**PROVIDED DATA**
==*==

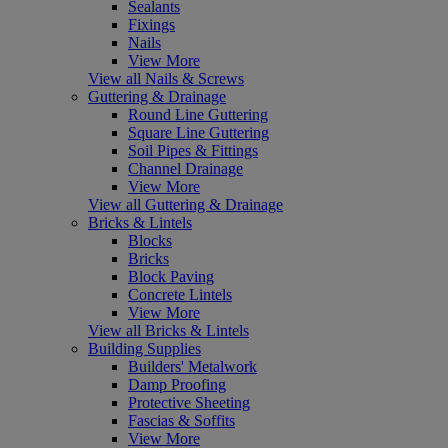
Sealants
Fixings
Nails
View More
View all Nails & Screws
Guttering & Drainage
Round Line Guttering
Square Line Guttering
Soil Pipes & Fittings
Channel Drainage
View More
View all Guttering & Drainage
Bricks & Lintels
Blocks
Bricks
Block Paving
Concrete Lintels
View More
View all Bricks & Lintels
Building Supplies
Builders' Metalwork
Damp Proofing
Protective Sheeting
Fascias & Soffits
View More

==*==

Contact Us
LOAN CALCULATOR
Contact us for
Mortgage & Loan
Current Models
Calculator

==*==

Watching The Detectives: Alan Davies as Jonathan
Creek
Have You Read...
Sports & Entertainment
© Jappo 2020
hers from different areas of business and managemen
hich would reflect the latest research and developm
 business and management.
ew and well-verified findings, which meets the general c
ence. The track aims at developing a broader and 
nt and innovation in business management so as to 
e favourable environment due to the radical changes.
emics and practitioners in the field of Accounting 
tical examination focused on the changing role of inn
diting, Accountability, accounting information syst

==*==

**YOUR ASSIGNMENT**
The expected output is one number, the tally of lines above containing "Drainage".

**RESULT OF THIS EXERCISE**
3